## Your objective
Match the word "Viessmann". Return each line of the data below where it appears.

## Collected data
§ §
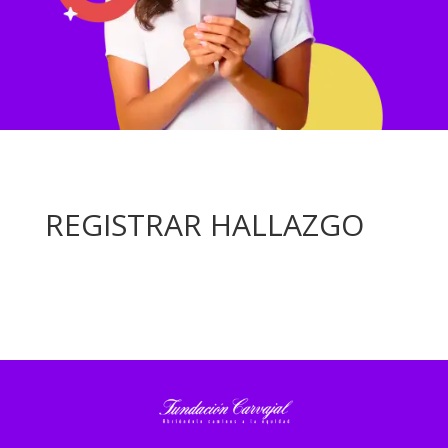
REGISTRAR HALLAZGO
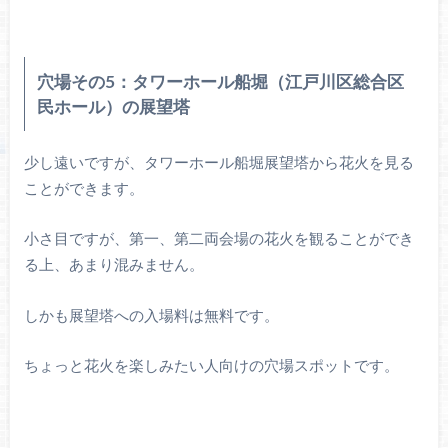
穴場その5：タワーホール船堀（江戸川区総合区
民ホール）の展望塔
少し遠いですが、タワーホール船堀展望塔から花火を見る
ことができます。
小さ目ですが、第一、第二両会場の花火を観ることができ
る上、あまり混みません。
しかも展望塔への入場料は無料です。
ちょっと花火を楽しみたい人向けの穴場スポットです。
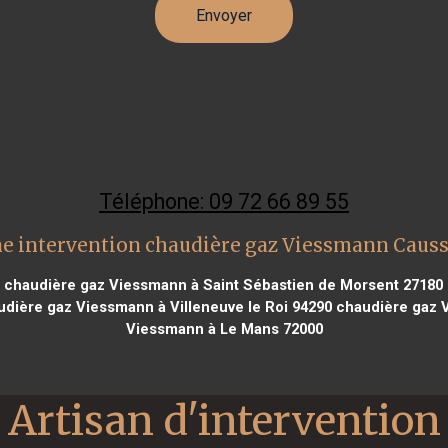
Téléphone: 09 72 66 89 55
e intervention chaudière gaz Viessmann Caus
chaudière gaz Viessmann à Saint Sébastien de Morsent 27180
dière gaz Viessmann à Villeneuve le Roi 94290
chaudière gaz V
Viessmann à Le Mans 72000
Artisan d'intervention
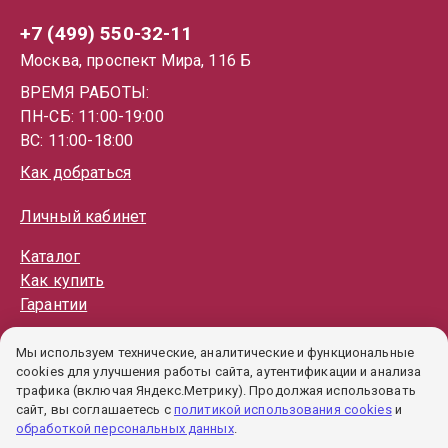
+7 (499) 550-32-11
Москва, проспект Мира, 116 Б
ВРЕМЯ РАБОТЫ:
ПН-СБ: 11:00-19:00
ВС: 11:00-18:00
Как добраться
Личный кабинет
Каталог
Как купить
Гарантии
Политика обработки ПД
Мы используем технические, аналитические и функциональные
Пользовательское соглашение
cookies для улучшения работы сайта, аутентификации и анализа
Политика cookie
трафика (включая Яндекс.Метрику). Продолжая использовать
сайт, вы соглашаетесь с
политикой использования cookies
и
обработкой персональных данных
.
1000
₽
КУПИТЬ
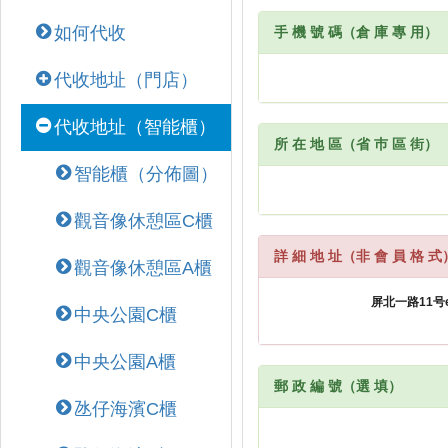
如何代收
手 機 號 碼（倉 庫 專 用）
代收地址（門店）
代收地址（智能櫃）
所 在 地 區（省 巿 區 街）
智能櫃（分佈圖）
觀音像休憩區C櫃
詳 細 地 址（非 會 員 格 式
觀音像休憩區A櫃
中央公園C櫃
中央公園A櫃
郵 政 編 號（選 填）
氹仔海濱C櫃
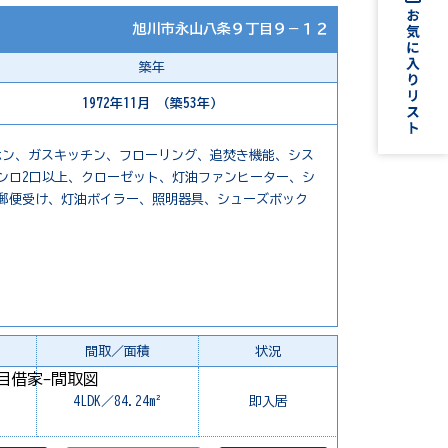
旭川市永山八条９丁目９－１２
築年
1972年11月 （築53年）
ホン、ガスキッチン、フローリング、追焚き機能、シス
ンロ2口以上、クローゼット、灯油ファンヒーター、シ
郵便受け、灯油ボイラー、照明器具、シューズボック
間取／面積
状況
4LDK／84.24m²
即入居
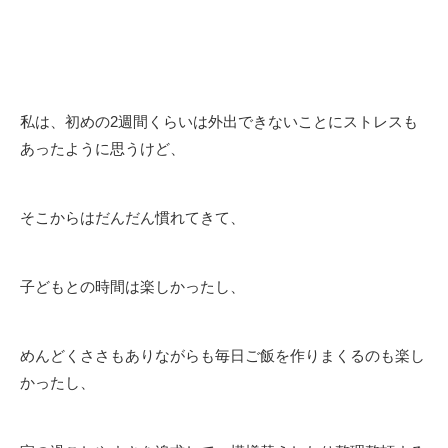
私は、初めの2週間くらいは外出できないことにストレスも
あったように思うけど、
そこからはだんだん慣れてきて、
子どもとの時間は楽しかったし、
めんどくささもありながらも毎日ご飯を作りまくるのも楽し
かったし、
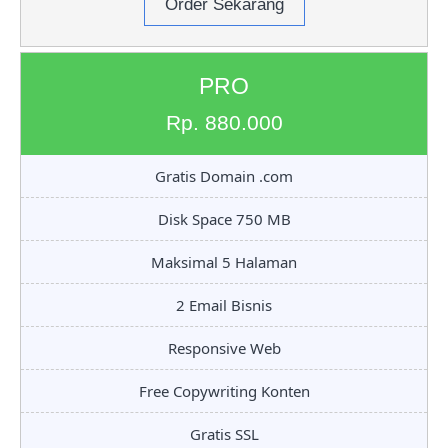
Order Sekarang
PRO
Rp. 880.000
Gratis Domain .com
Disk Space 750 MB
Maksimal 5 Halaman
2 Email Bisnis
Responsive Web
Free Copywriting Konten
Gratis SSL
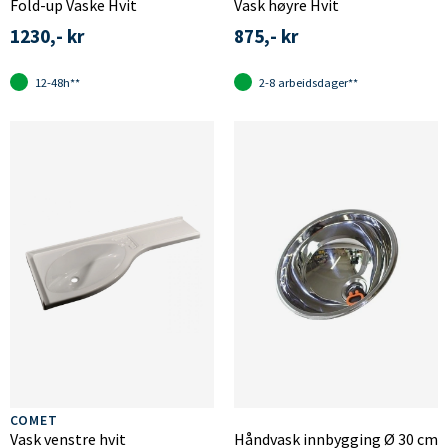
Fold-up Vaske Hvit
Vask høyre Hvit
1230,- kr
875,- kr
12-48h**
2-8 arbeidsdager**
COMET
Vask venstre hvit
Håndvask innbygging Ø 30 cm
§ §
## Your response
e intervention chaudière gaz Viessmann Caus
chaudière gaz Viessmann à Saint Sébastien de Morsent 27180
dière gaz Viessmann à Villeneuve le Roi 94290
Viessmann à Le Mans 72000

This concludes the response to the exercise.